# Chapter 9: Mixture Models and EM

### 9.1 K-means clustering

We are interested in `clustering` data points in a multidimensional space. Consider a data set $\{x_1 \dots x_N\}$. We split the data into `K` clusters, with the following objective function:

$$J=\sum_{n=1}^N\sum_{k=1}^K r_{nk}||x_n - \mu_k||^2$$

Where $r_{nk} \in \{0, 1\}$ is an `indicator variable` that assigns a group to a particular cluster, and $\mu_k$ is the mean of cluster $k$. This represents the `sum of squares` of distances of each data point to it's assigned vector $\mu_k$.

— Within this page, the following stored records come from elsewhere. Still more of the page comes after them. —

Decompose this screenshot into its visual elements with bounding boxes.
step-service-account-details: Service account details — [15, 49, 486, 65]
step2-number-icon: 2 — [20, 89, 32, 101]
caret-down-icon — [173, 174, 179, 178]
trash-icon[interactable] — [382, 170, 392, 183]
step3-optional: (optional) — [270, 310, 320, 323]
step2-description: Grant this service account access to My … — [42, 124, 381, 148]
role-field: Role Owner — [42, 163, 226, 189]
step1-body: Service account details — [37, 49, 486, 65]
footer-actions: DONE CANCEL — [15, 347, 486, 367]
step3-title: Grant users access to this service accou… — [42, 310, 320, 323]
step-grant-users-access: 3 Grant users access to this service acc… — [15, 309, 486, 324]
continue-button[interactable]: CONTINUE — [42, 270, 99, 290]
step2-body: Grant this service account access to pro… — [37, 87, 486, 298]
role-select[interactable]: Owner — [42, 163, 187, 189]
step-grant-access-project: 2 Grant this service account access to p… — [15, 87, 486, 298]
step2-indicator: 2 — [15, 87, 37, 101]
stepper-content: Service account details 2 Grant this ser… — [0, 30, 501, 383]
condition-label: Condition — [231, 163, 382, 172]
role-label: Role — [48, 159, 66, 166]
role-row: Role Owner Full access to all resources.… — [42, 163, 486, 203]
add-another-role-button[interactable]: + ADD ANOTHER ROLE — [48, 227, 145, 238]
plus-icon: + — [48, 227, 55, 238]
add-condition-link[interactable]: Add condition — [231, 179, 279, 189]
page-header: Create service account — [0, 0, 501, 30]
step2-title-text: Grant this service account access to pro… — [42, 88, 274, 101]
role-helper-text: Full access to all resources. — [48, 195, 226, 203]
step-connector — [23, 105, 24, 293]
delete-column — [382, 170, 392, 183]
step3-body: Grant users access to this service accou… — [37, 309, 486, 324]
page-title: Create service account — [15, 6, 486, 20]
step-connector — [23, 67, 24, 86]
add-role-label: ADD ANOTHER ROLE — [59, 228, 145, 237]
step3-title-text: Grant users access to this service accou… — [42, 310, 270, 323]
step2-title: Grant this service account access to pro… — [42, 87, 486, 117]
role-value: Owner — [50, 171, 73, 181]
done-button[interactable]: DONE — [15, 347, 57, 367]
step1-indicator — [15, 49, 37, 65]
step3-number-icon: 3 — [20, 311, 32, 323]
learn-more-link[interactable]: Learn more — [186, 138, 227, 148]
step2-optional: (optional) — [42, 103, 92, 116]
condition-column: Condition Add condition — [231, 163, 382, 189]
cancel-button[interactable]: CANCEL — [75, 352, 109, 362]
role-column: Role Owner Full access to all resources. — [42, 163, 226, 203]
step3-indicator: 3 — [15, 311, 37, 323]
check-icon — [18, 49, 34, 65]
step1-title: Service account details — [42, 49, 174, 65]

We want to find values of $r_{nk}$ and $\mu_k$ to minimize $J$. We do this through an iterative proceduer where we:

First, assign some initial values to $\mu_k$, then we repeat until convergence:
<ol>
    <li>minimize $J$ with respect to $r_{nk}$, keeping $\mu_k$ fixed</li>
    <li>minimize $J$ with respect to $\mu_k$, keeping $r_{nk}$ fixed</li>
</ol>

These two steps corresponding to the `expectation` and `maximization` of the EM algorithm. 


In step `1`, we simply assign the closest cluster (based on $\mu_k$) to $r_{nk}$. 

$$\begin{cases}
    1 & \text{if}~~k = argmin_j ||x_n - \mu_j||^2\\
    0 & \text{otherwise}
\end{cases}$$

In step `2`, the objective function is a quadratic function of $\mu_k$, and it can be minimized by setting its derivative with respect to $\mu_k$ to zero:
$$2\sum_{n=1}^N r_{nk}(x_n - \mu_k) = 0$$
which gives us$\dots$

$$\mu_k = \frac{\sum_n r_{nk}x_n}{\sum_n r_{nk}}$$

This is the same as the `mean` of the total number of points  $x_n$ in cluster $k$.